◆ TASK STATEMENT
Could you find every line in the records below that contains the word "Windows" and copy it?

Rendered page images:

-=-=-

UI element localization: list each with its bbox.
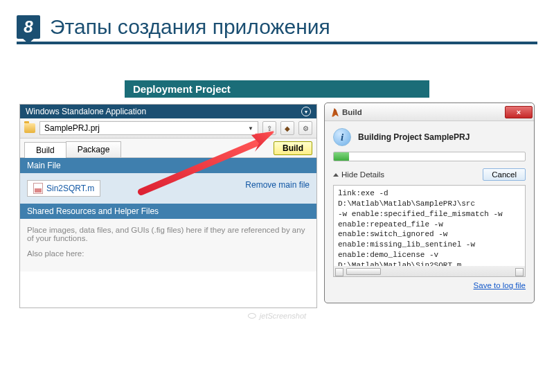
slide-title: Этапы создания приложения: [50, 15, 330, 39]
slide-number-badge: 8: [17, 15, 40, 39]
section-banner: Deployment Project: [125, 80, 429, 98]
window-title: Windows Standalone Application: [26, 107, 146, 116]
chevron-up-icon: [333, 173, 339, 177]
gear-icon[interactable]: ⚙: [298, 121, 312, 135]
project-toolbar: SamplePRJ.prj ▼ ⇪ ◆ ⚙: [20, 118, 316, 139]
main-file-header: Main File: [20, 158, 316, 173]
dialog-title: Build: [342, 108, 362, 116]
progress-bar: [333, 152, 526, 161]
progress-fill: [334, 152, 349, 161]
remove-main-file-link[interactable]: Remove main file: [245, 180, 310, 190]
log-scrollbar[interactable]: [333, 266, 526, 277]
build-button[interactable]: Build: [274, 141, 312, 155]
folder-icon[interactable]: [24, 123, 35, 133]
tab-package[interactable]: Package: [66, 141, 122, 157]
watermark: jetScreenshot: [248, 312, 306, 320]
package-tool-icon[interactable]: ⇪: [262, 121, 276, 135]
dropdown-icon[interactable]: ▼: [248, 125, 253, 132]
build-dialog: Build × i Building Project SamplePRJ Hid…: [324, 103, 535, 303]
project-file-field[interactable]: SamplePRJ.prj ▼: [39, 121, 258, 135]
deployment-window: Windows Standalone Application ▾ SampleP…: [19, 104, 317, 308]
info-icon: i: [333, 128, 351, 146]
build-log[interactable]: link:exe -d D:\Matlab\Matlab\SamplePRJ\s…: [333, 185, 526, 267]
matlab-icon: [329, 107, 339, 117]
shared-resources-text: Place images, data files, and GUIs (.fig…: [27, 226, 310, 242]
dialog-titlebar: Build ×: [325, 103, 534, 121]
main-file-panel: Main File Sin2SQRT.m Remove main file: [20, 158, 316, 204]
building-project-label: Building Project SamplePRJ: [358, 132, 470, 142]
watermark-icon: [248, 313, 256, 319]
window-titlebar: Windows Standalone Application ▾: [20, 105, 316, 118]
main-file-name: Sin2SQRT.m: [46, 184, 94, 193]
shared-resources-panel: Shared Resources and Helper Files Place …: [20, 204, 316, 271]
project-file-name: SamplePRJ.prj: [44, 123, 100, 133]
tabs-row: Build Package Build: [20, 139, 316, 158]
main-file-chip[interactable]: Sin2SQRT.m: [27, 180, 100, 197]
mfile-icon: [33, 183, 43, 194]
tab-build[interactable]: Build: [24, 142, 66, 158]
cube-icon[interactable]: ◆: [280, 121, 294, 135]
watermark-text: jetScreenshot: [260, 312, 306, 320]
scrollbar-thumb[interactable]: [346, 268, 381, 275]
cancel-button[interactable]: Cancel: [483, 168, 526, 181]
save-to-log-link[interactable]: Save to log file: [333, 281, 526, 289]
also-place-text: Also place here:: [27, 249, 310, 258]
hide-details-label: Hide Details: [341, 170, 384, 179]
close-button[interactable]: ×: [505, 106, 533, 118]
build-info-row: i Building Project SamplePRJ: [333, 128, 526, 146]
shared-resources-header: Shared Resources and Helper Files: [20, 204, 316, 219]
title-divider: [17, 42, 537, 44]
titlebar-menu-icon[interactable]: ▾: [301, 107, 311, 116]
slide-header: 8 Этапы создания приложения: [17, 15, 537, 39]
hide-details-toggle[interactable]: Hide Details: [333, 170, 384, 179]
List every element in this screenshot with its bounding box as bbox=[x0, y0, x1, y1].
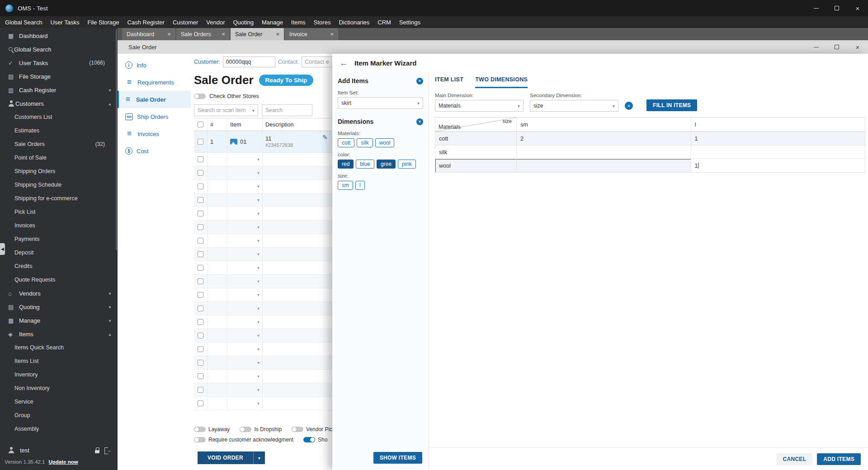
item-set-select[interactable]: skirt ▾ bbox=[338, 97, 423, 109]
row-checkbox[interactable] bbox=[198, 333, 203, 338]
item-dropdown-caret-icon[interactable]: ▾ bbox=[257, 170, 259, 175]
table-row[interactable]: ▾ bbox=[194, 153, 332, 166]
table-row[interactable]: ▾ bbox=[194, 370, 332, 383]
toggle-switch[interactable] bbox=[194, 437, 206, 442]
void-order-button[interactable]: VOID ORDER bbox=[198, 451, 253, 464]
item-dropdown-caret-icon[interactable]: ▾ bbox=[257, 333, 259, 338]
sidebar-item[interactable]: ▤ File Storage bbox=[0, 70, 118, 83]
menu-item[interactable]: User Tasks bbox=[46, 16, 83, 28]
tab-close-icon[interactable]: × bbox=[276, 31, 279, 38]
grid-cell[interactable] bbox=[517, 146, 691, 159]
row-checkbox[interactable] bbox=[198, 224, 203, 230]
sidebar-item[interactable]: Assembly bbox=[0, 422, 118, 436]
sidebar-item[interactable]: Global Search bbox=[0, 42, 118, 56]
sidebar-item[interactable]: ✓ User Tasks (1066) bbox=[0, 56, 118, 70]
sidebar-item[interactable]: Estimates bbox=[0, 124, 118, 137]
sidebar-item[interactable]: ⌂ Vendors ▾ bbox=[0, 287, 118, 300]
contact-input[interactable] bbox=[302, 56, 332, 67]
row-checkbox[interactable] bbox=[198, 197, 203, 203]
item-dropdown-caret-icon[interactable]: ▾ bbox=[257, 279, 259, 284]
document-tab[interactable]: Invoice × bbox=[285, 28, 338, 40]
table-row[interactable]: ▾ bbox=[194, 329, 332, 343]
dimension-chip[interactable]: blue bbox=[356, 160, 374, 169]
table-row[interactable]: ▾ bbox=[194, 261, 332, 275]
item-search-select[interactable]: Search or scan item ▾ bbox=[194, 104, 258, 116]
sidebar-item[interactable]: Service bbox=[0, 395, 118, 409]
close-add-items-icon[interactable]: × bbox=[416, 78, 423, 85]
table-row[interactable]: ▾ bbox=[194, 193, 332, 207]
close-button[interactable]: × bbox=[847, 0, 868, 16]
row-checkbox[interactable] bbox=[198, 156, 203, 162]
toggle-switch[interactable] bbox=[194, 427, 206, 432]
table-row[interactable]: ▾ bbox=[194, 248, 332, 261]
sidebar-item[interactable]: Customers List bbox=[0, 110, 118, 124]
table-row[interactable]: ▾ bbox=[194, 397, 332, 410]
menu-item[interactable]: Settings bbox=[395, 16, 425, 28]
sidebar-item[interactable]: Credits bbox=[0, 259, 118, 273]
document-tab[interactable]: Sale Order × bbox=[231, 28, 284, 40]
row-checkbox[interactable] bbox=[198, 360, 203, 366]
table-row[interactable]: ▾ bbox=[194, 275, 332, 288]
sidebar-item[interactable]: Non Inventory bbox=[0, 381, 118, 395]
sidebar-item[interactable]: Inventory bbox=[0, 368, 118, 381]
sidebar-item[interactable]: Quote Requests bbox=[0, 273, 118, 287]
table-row[interactable]: ▾ bbox=[194, 221, 332, 234]
menu-item[interactable]: CRM bbox=[373, 16, 395, 28]
row-checkbox[interactable] bbox=[198, 139, 203, 145]
sidebar-scrollbar[interactable] bbox=[116, 29, 117, 250]
sidebar-item[interactable]: Pick List bbox=[0, 205, 118, 219]
tab-close-icon[interactable]: × bbox=[167, 31, 171, 38]
grid-cell-focused[interactable]: 1 bbox=[691, 159, 866, 173]
row-checkbox[interactable] bbox=[198, 278, 203, 284]
inner-restore-button[interactable] bbox=[826, 40, 847, 54]
menu-item[interactable]: Quoting bbox=[229, 16, 258, 28]
customer-input[interactable] bbox=[223, 56, 275, 67]
edit-pencil-icon[interactable]: ✎ bbox=[322, 134, 328, 141]
row-checkbox[interactable] bbox=[198, 211, 203, 216]
form-nav-requirements[interactable]: ≡ Requirements bbox=[118, 74, 191, 91]
menu-item[interactable]: Manage bbox=[258, 16, 287, 28]
grid-cell[interactable] bbox=[691, 146, 866, 159]
item-dropdown-caret-icon[interactable]: ▾ bbox=[257, 401, 259, 406]
item-dropdown-caret-icon[interactable]: ▾ bbox=[257, 374, 259, 379]
item-dropdown-caret-icon[interactable]: ▾ bbox=[257, 387, 259, 392]
maximize-button[interactable] bbox=[826, 0, 847, 16]
sidebar-item[interactable]: Shipping for e-commerce bbox=[0, 192, 118, 205]
header-checkbox[interactable] bbox=[198, 122, 203, 127]
table-row[interactable]: ▾ bbox=[194, 315, 332, 329]
sidebar-item[interactable]: ◈ Items ▴ bbox=[0, 327, 118, 341]
document-tab[interactable]: Dashboard × bbox=[122, 28, 175, 40]
close-dimensions-icon[interactable]: × bbox=[416, 118, 423, 125]
form-nav-info[interactable]: i Info bbox=[118, 56, 191, 74]
table-row[interactable]: ▾ bbox=[194, 234, 332, 248]
item-dropdown-caret-icon[interactable]: ▾ bbox=[257, 320, 259, 324]
sidebar-item[interactable]: Shipping Orders bbox=[0, 164, 118, 178]
sidebar-item[interactable]: Items Quick Search bbox=[0, 341, 118, 354]
tab-item-list[interactable]: ITEM LIST bbox=[435, 76, 463, 88]
grid-cell[interactable]: 2 bbox=[517, 132, 691, 146]
table-row[interactable]: ▾ bbox=[194, 302, 332, 315]
sidebar-item[interactable]: Sale Orders (32) bbox=[0, 137, 118, 151]
row-checkbox[interactable] bbox=[198, 373, 203, 379]
main-dimension-select[interactable]: Materials ▾ bbox=[435, 100, 524, 112]
menu-item[interactable]: File Storage bbox=[83, 16, 123, 28]
fill-in-items-button[interactable]: FILL IN ITEMS bbox=[646, 99, 697, 111]
table-row[interactable]: ▾ bbox=[194, 166, 332, 180]
back-arrow-icon[interactable]: ← bbox=[340, 59, 348, 67]
menu-item[interactable]: Cash Register bbox=[123, 16, 169, 28]
sidebar-item[interactable]: Group bbox=[0, 409, 118, 422]
row-checkbox[interactable] bbox=[198, 319, 203, 325]
void-order-dropdown[interactable]: ▾ bbox=[253, 451, 265, 464]
sidebar-item[interactable]: Shipping Schedule bbox=[0, 178, 118, 192]
tab-close-icon[interactable]: × bbox=[330, 31, 334, 38]
cancel-button[interactable]: CANCEL bbox=[776, 453, 812, 465]
item-dropdown-caret-icon[interactable]: ▾ bbox=[257, 265, 259, 270]
form-nav-cost[interactable]: $ Cost bbox=[118, 142, 191, 160]
show-items-button[interactable]: SHOW ITEMS bbox=[373, 452, 422, 464]
row-checkbox[interactable] bbox=[198, 346, 203, 352]
item-dropdown-caret-icon[interactable]: ▾ bbox=[257, 225, 259, 230]
menu-item[interactable]: Dictionaries bbox=[335, 16, 373, 28]
item-dropdown-caret-icon[interactable]: ▾ bbox=[257, 157, 259, 162]
sidebar-item[interactable]: ▦ Dashboard bbox=[0, 29, 118, 42]
lock-icon[interactable] bbox=[94, 447, 100, 453]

-=-=-

◆ WRITTEN ANSWER
window-title: Windows Standalone Application: [26, 107, 146, 116]
deployment-window: Windows Standalone Application ▾ SampleP…: [19, 104, 317, 308]
window-titlebar: Windows Standalone Application ▾: [20, 105, 316, 118]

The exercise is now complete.